Creative Space: Collaborating

Posted by admin

Categories Blog, Creative Space, Events

Comments 3 comments

I love collaborating with other wonderfully creative people.  In a sense, while myself and my team produce Dr Sketchy’s Dublin events, they are truly a collaboration with the models and performers who make or put together their own costumes, source and bring props and often create unique routines to suit the theme.  Our models are, without exception, creatively invested in each event that you are a part of and I am incredibly lucky to have never encountered a model who “dialled it in” or didn’t give their all.


On a larger scale, it is great to step out of your comfort zone and create or develop new events and ideas with other creative people and organisations.  I have had some incredibly successful experiences collaborating with Denise from The Doorway Gallery, PaperDolls, Nicky from Wake-Up Productions and the crew from The Little Green to name a few.  Even when a collaboration hasn’t been successful, I’ve learned valuable lessons from the experience.


Firstly, when deciding to approach people to collaborate with, ensure you are bringing something to the table that will benefit the other party – e.g. Do you have a large following on Facebook that might not be aware of the other party’s work?  Have you existing relationships with venues?  Have you access to cheap/ free equipment?

Equally, when someone approaches you with ideas for a collaboration, be aware of what they are bringing to the table.  This is so important to ensure that this project is not just going to add to your workload without improving your business.  Ideas are wonderful, but the world is full of good ideas, the skills and talented to realise the ideas are valuable.

The best collaborations work when both parties have different and complimentary strengths.




Be Clear

Once you have decided to work together on a project, be very clear from the outset about what your expectations of each other are.  Talk about the roles you will each be playing in the run up to the event and be precise – in your mind ‘promotion’ might mean contacting media agencies, posting in listings pages, physically putting up posters and distributing flyers but to someone else ‘promotion’ might mean posting the event on Facebook and inviting their friends.


Be reasonable in your expectations

There is nothing that will sour a working relationship faster than expecting something from your partners and being disappointed when they don’t deliver.  Look at your timelines, plan for the worst case rather than the best case.  Also, don’t over-promise and under-deliver.  We’re all guilty of making promises that are impossible to keep just to ensure our clients or partners are happy, but when that day arrives and the particular performer hasn’t been booked or the venue is smaller than expected, well, you can bet that you won’t get the phonecall the next time an exciting project comes around.




When the event rolls around, no matter how prepared you are, there will always be situations that you can’t control.  For example, during summer 2012 Dr Sketchy worked with PaperDolls on a fundraiser for their Fringe Festival Show.  Both organisations promoted the event, send out mailing lists, etc etc but in the middle of one of the worst summers I’ve known in my lifetime, that Saturday afternoon the sun decided to come out and shine down over Dublin.  We still put on a wonderful show for the people who came to join us, but no doubt the weather deterred others and there was nothing we could have done to pre-empt that.  Chalk it up to experience and plan the next event!

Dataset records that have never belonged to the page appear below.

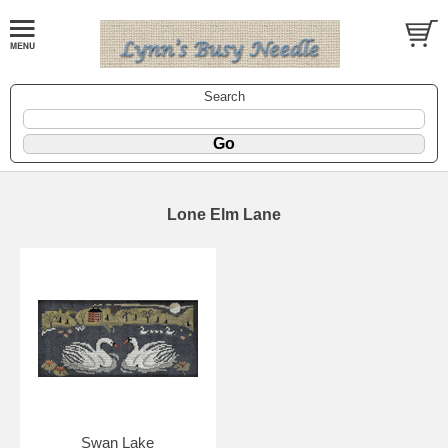
Search
Lone Elm Lane
Swan Lake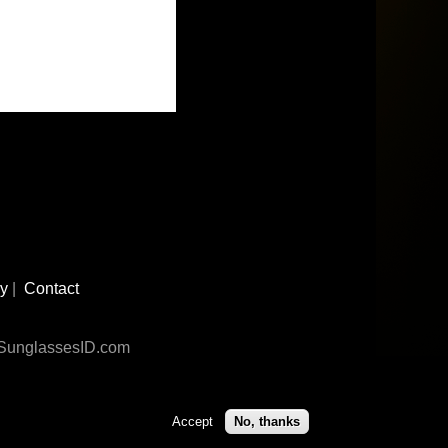
cy
|
Contact
n SunglassesID.com
Accept
No, thanks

Afterwards,  always be sure to credit the people you have worked with.  Ensure the world knows that the success of the event was due to all parties involved.  Thank your collaborators publicly and privately, if it was a positive experience, you will work together again.  If it wasn’t such a wonderful experience, try not to be negative about it, don’t hop on your social networks and tell people how terrible it was – that will definitely put everyone off working with you!  Sometimes, we need to have bad experiences to highlight the good ones.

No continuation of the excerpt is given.